» WORK TO COMPLETE
Output, exactly as written, the lines below starting at the line containing "CONTINUENT DE REPARTIR AVEC LE..." and ending at the line containing "Нажмите для увеличени". Drop the pictures and keep both end lines.
*** Opening STUDY MATERIAL ***
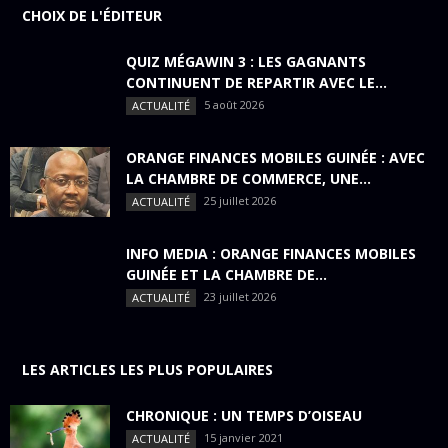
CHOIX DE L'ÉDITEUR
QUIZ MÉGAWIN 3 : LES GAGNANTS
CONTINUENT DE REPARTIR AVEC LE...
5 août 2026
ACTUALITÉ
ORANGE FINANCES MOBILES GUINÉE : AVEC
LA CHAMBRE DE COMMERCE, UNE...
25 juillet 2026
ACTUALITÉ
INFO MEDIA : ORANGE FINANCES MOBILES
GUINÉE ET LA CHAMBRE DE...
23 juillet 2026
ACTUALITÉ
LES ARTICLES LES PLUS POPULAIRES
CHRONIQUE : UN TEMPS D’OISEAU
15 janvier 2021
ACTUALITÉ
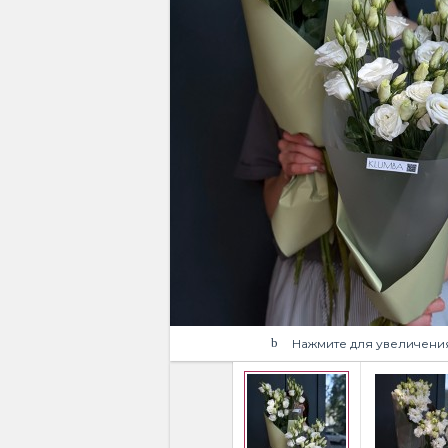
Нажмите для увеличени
*** Closing STUDY MATERIAL ***
*** Opening STUDY MATERIAL ***
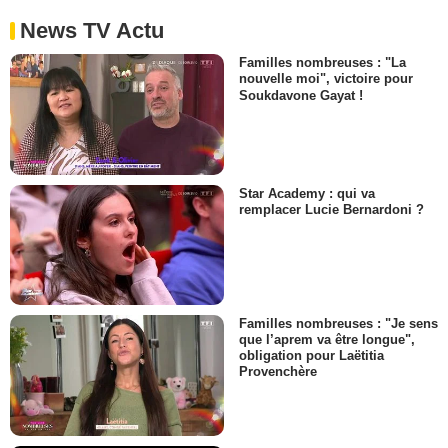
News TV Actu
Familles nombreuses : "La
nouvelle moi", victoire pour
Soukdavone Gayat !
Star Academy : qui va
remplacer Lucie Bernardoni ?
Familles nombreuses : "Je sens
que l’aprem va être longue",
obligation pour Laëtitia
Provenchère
*** Closing STUDY MATERIAL ***
» RESULT OF THIS EXERCISE
CONTINUENT DE REPARTIR AVEC LE...
5 août 2026
ACTUALITÉ
ORANGE FINANCES MOBILES GUINÉE : AVEC
LA CHAMBRE DE COMMERCE, UNE...
25 juillet 2026
ACTUALITÉ
INFO MEDIA : ORANGE FINANCES MOBILES
GUINÉE ET LA CHAMBRE DE...
23 juillet 2026
ACTUALITÉ
LES ARTICLES LES PLUS POPULAIRES
CHRONIQUE : UN TEMPS D’OISEAU
15 janvier 2021
ACTUALITÉ
Нажмите для увеличени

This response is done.